--- PROVIDED INFORMATION ---

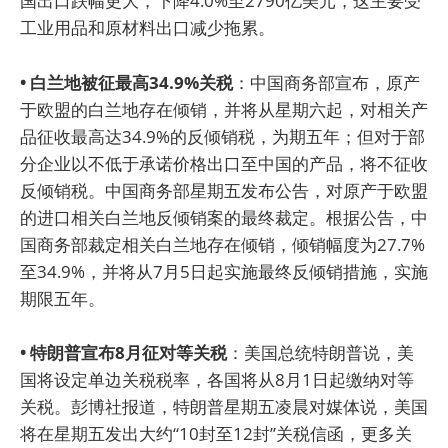
国出口跌幅更大，下降4.0%至2790亿美元，这主要受
工业用品和原材料出口减少拖累。
• 白兰地被征最高34.9%关税
：中国商务部宣布，原产
于欧盟的白兰地存在倾销，并将从星期六起，对相关产
品征收最高达34.9%的反倾销税，为期五年；但对于部
分企业以不低于承诺价格出口至中国的产品，将不征收
反倾销税。中国商务部星期五发布公告，对原产于欧盟
的进口相关白兰地反倾销案的最终裁定。根据公告，中
国商务部裁定相关白兰地存在倾销，倾销幅度为27.7%
至34.9%，并将从7月5日起实施最终反倾销措施，实施
期限五年。
• 特朗普宣布8月征对等关税
：美国总统特朗普说，美
国将设定单边关税税率，各国将从8月1日起缴纳对等
关税。彭博社报道，特朗普星期五凌晨对媒体说，美国
将在星期五发出大约“10封至12封”关税信函，更多关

---

*EXERCISE OBJECTIVE:*
Transcribe each entry precisely as given, leaving the pictures out.

*SOLUTION TO THIS PROBLEM:*
国出口跌幅更大，下降4.0%至2790亿美元，这主要受
工业用品和原材料出口减少拖累。
• 白兰地被征最高34.9%关税
：中国商务部宣布，原产
于欧盟的白兰地存在倾销，并将从星期六起，对相关产
品征收最高达34.9%的反倾销税，为期五年；但对于部
分企业以不低于承诺价格出口至中国的产品，将不征收
反倾销税。中国商务部星期五发布公告，对原产于欧盟
的进口相关白兰地反倾销案的最终裁定。根据公告，中
国商务部裁定相关白兰地存在倾销，倾销幅度为27.7%
至34.9%，并将从7月5日起实施最终反倾销措施，实施
期限五年。
• 特朗普宣布8月征对等关税
：美国总统特朗普说，美
国将设定单边关税税率，各国将从8月1日起缴纳对等
关税。彭博社报道，特朗普星期五凌晨对媒体说，美国
将在星期五发出大约“10封至12封”关税信函，更多关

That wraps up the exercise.